If the shoe fits (and it’s legal) wear it

SA adopts new World Athletics regulations on competition-legal footwear

Following a similar decision by UKAthletics, scottishathletics has confirmed that it has adopted the new World Athletics regulations for athletics shoes. 

The move comes after what feels like years of controversy surrounding whether certain types of trainers – like Nike’s Vaporfly range  – can give athletes and unfair edge over other competitors. 

The new rules will be enforced at all events licensed by scottishathletics, including those scheduled to be held next month, like the Monument Mile Classic in Stirling.

At events not hosted by scottishathletics themselves, it will fall to the event organisers to ensure their competitors’ footwear conforms to UKA rules, as per the terms of their licences. While the changes are unlikely to shake up the podium of your local charity 10k race, it will be interesting to see what effect they have on elite competition.

Many runners have spoken both off and on the record about the advantages they perceive rival athletes – sponsored by other sportswear companies – may have over them – advantages that they feel cannot be offset by more intensive training on their part.

It’s also fair to say that the focus of the reporting on many recent performances – like Brigid Kosgei’s smashing of Paula Radcliffe’s women’s marathon record at Chicago, or even those of Scotland’s own athletics superstars Jemma Reekie and Laura Muir – has focused as much on the athletes’ choice of footwear as it has their fitness. 

As a result, the new regulations – largely to do with the height of the soles and any ‘rigid plate or blade made from carbon fibre or another material’ embedded in them – are the result of dialogue between the World Athletics Council and the shoe manufacturers themselves.

In addition to listing ‘approved competition shoes’, the amended WA regulations clearly state that any shoes worn in competition ‘must not give athletes any unfair assistance or advantage. Any type of shoe must be reasonably available to all in the spirit of the universality of athletics.’

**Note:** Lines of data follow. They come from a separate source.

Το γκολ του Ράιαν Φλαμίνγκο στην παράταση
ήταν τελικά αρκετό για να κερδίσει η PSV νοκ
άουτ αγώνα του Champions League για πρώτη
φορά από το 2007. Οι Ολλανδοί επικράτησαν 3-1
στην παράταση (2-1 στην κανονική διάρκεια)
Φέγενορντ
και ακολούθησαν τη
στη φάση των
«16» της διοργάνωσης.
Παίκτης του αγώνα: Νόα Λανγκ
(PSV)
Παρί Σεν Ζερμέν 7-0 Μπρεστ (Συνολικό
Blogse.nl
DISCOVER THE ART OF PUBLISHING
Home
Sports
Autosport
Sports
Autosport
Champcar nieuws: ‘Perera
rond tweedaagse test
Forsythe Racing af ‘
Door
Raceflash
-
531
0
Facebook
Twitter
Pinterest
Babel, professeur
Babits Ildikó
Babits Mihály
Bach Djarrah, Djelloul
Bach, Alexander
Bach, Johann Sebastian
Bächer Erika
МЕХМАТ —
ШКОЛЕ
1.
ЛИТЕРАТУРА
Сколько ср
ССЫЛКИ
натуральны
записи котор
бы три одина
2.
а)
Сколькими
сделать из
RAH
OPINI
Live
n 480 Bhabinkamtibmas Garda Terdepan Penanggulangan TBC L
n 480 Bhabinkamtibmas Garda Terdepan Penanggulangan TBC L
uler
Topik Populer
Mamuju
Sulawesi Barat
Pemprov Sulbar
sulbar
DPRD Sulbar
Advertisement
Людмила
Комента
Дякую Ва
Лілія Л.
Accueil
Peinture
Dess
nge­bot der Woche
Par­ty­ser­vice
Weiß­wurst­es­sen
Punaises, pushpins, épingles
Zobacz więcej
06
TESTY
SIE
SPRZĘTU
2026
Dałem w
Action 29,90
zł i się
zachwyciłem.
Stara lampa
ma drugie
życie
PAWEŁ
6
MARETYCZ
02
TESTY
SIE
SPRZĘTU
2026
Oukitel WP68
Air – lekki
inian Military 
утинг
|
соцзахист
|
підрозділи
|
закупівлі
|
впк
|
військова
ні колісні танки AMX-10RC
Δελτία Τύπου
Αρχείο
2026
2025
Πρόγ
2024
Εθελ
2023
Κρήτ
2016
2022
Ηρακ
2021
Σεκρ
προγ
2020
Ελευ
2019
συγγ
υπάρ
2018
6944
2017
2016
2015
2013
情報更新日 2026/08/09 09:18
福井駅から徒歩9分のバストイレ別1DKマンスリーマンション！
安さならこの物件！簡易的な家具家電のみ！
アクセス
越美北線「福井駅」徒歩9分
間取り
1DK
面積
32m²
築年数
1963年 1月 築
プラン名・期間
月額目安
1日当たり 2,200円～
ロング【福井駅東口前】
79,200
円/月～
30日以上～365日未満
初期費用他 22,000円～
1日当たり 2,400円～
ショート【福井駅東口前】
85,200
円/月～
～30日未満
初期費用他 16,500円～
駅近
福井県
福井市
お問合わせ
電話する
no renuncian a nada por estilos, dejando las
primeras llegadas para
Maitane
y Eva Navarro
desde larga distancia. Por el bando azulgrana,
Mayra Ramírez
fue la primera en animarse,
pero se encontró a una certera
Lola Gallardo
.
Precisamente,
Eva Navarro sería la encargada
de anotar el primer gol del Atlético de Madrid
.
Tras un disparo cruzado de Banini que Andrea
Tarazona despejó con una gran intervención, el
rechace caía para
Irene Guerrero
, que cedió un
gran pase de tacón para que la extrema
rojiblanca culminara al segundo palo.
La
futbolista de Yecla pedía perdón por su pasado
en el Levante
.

With that in mind, they also make clear that since this April any shoe used must have been available for purchase, either in store on online, at least four months prior to a competition. Otherwise, it will be considered a ‘prototype’ and cannot be used. 

If a referee has doubts about the legality of an athlete’s footwear, they may request the shoes be handed over for examination at the end of the competition. 

As WA guidelines also clearly state that ‘athletes may compete barefoot or with footwear on one or both feet’, runners who don’t want to risk disqualification still have a Plan B to fall back on!